ないとすれば、魚の可能性が強い。案の定、数投するとドスンと重みが感じられ、ラインが右へ走ります。
「釣れたよ」
釣堀家はN氏とM氏に告げました。ゴツゴツとした魚の引きです。大きくはないが、イワナのような引きでした。
上げた魚がこれです。

 

見事な尺バヤです。ワカサギを常食しているらしく、腹がパンパンです。体力が余っているせいか、引きも強い。
第一号が尺バヤとは、がっくりと膝を崩した釣堀家です。

ハヤとはいえ魚は魚です。釣れたハヤを見て、N氏とM氏は、俄然、やる気を見せます。
さらに、両氏のルアーを魚が追う姿が目撃されました。両氏は、なおさらやる気を見せます。
と、N氏の脇を80センチはあろうかと思われる魚が通過しました。氏が言うには、明らかにイワナだとのこと。
さすが銀山湖、伝説の大イワナは健在でした。

仕入沢の出会いで粘りましたが、アタリはでません。仕入沢の奥を覗き、その後、十二神社下というポイントにアンカーを入れました。
十二神社下で釣りをするとすぐに、N氏のロッドが曲がりました。ドラッグも少し出ます。ハヤじゃなけりゃいいがと懸念しましたが杞憂でした。

 

上がった魚は、30センチちょっとのイワナです。
川で釣ったのなら大喜びのサイズです。しかし、銀山湖では一般の大きさになります。これより小さなイワナを釣る行為は、ある意味難しゅうございます。
この日のN氏は絶好調です。いいや、ガイドの釣堀家が、船を停泊するポイントがよいのであります。
悪徳ガイドの自慢はよろしい。N氏は、続けて30センチ半ばを超える岩魚を追加します。
ルアーは、5センチのシンキングミノーだそうです。

 

それを見たM氏も釣りました。40オーバーのイワナです。



N氏だけが釣れるのなら、N氏の釣り方が良かったのかもしれません。両氏が釣れたとなれば、両氏の腕だけでなく、悪徳ガイドも優秀なのでしょう。
それもそのはず、釣堀家は毎週、通った過去があります。
10年以上昔とはいえ、過去に釣れた記憶のある場所には、かなりの確率でイワナが着いておるようです。

悪徳ガイドとして自信を得た釣堀家は、最も実績のある北ノ岐の流れ込みへ移りました。
ここまでハヤしか釣れておらぬ釣堀家に、始めて魚が掛かります。

 

40センチを少し超えたくらいの岩魚です。
この後、気配が遠のいたので、ガレ場というポイントへ移動しました。

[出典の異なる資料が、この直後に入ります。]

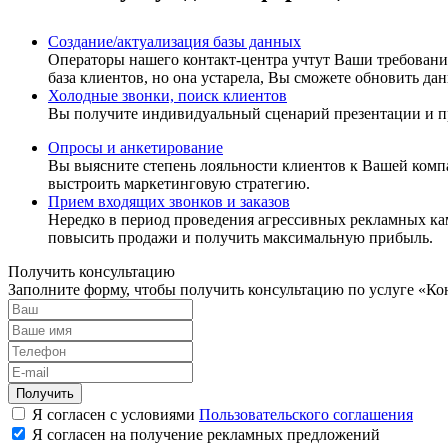
Создание/актуализация базы данных
Операторы нашего контакт-центра учтут Ваши требовани
база клиентов, но она устарела, Вы сможете обновить д
Холодные звонки, поиск клиентов
Вы получите индивидуальный сценарий презентации и про
Опросы и анкетирование
Вы выясните степень лояльности клиентов к Вашей комп
выстроить маркетинговую стратегию.
Прием входящих звонков и заказов
Нередко в период проведения агрессивных рекламных кам
повысить продажи и получить максимальную прибыль.
Получить консультацию
Заполните форму, чтобы получить консультацию по услуге «Ко
Получить
Я согласен с условиями
Пользовательского соглашения
Я согласен на получение рекламных предложений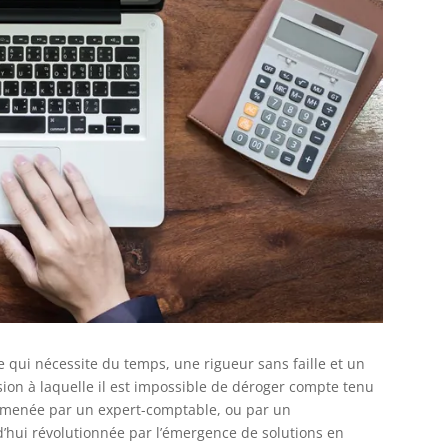
 qui nécessite du temps, une rigueur sans faille et un
ion à laquelle il est impossible de déroger compte tenu
 menée par un expert-comptable, ou par un
rd’hui révolutionnée par l’émergence de solutions en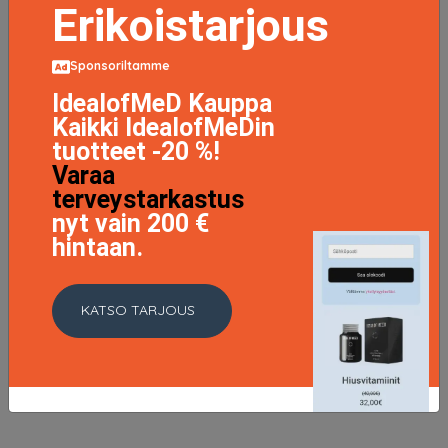
Erikoistarjous
Sponsoriltamme
IdealofMeD Kauppa
Kaikki IdealofMeDin
tuotteet -20 %!
Eyebrow Pencil Waterproof 37 Dark Brown
Varaa
13.9 EUR
terveystarkastus
nyt vain 200 €
LISÄTIETOJA
hintaan.
KATSO TARJOUS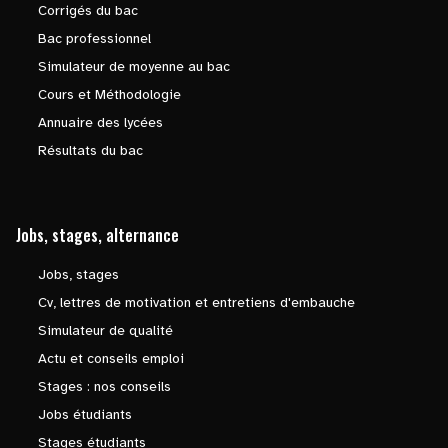
Corrigés du bac
Bac professionnel
Simulateur de moyenne au bac
Cours et Méthodologie
Annuaire des lycées
Résultats du bac
Jobs, stages, alternance
Jobs, stages
Cv, lettres de motivation et entretiens d'embauche
Simulateur de qualité
Actu et conseils emploi
Stages : nos conseils
Jobs étudiants
Stages étudiants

ここは闇雲にアンカーを入れても釣れないのです。船を停める場所を吟味しないと、魚を散らす結果になります。
船は、丁度よい位置にアンカーを入れました。するとN氏がすぐにロッドを曲げました。魚は、結構な引きで暴れます。
船まで寄せられ、ギラリと反転したイワナは、50センチあるかもしれない大きさでした。50センチあればトロフィーです。
M氏が慎重に掬った魚がこれです。

 

50センチはありませんでしたが、近いサイズのよい魚でした。
悪徳ガイドを標榜しておりますが、釣堀家のガイド料は無料です。ただし、釣り堀の常連さんしか案内しません。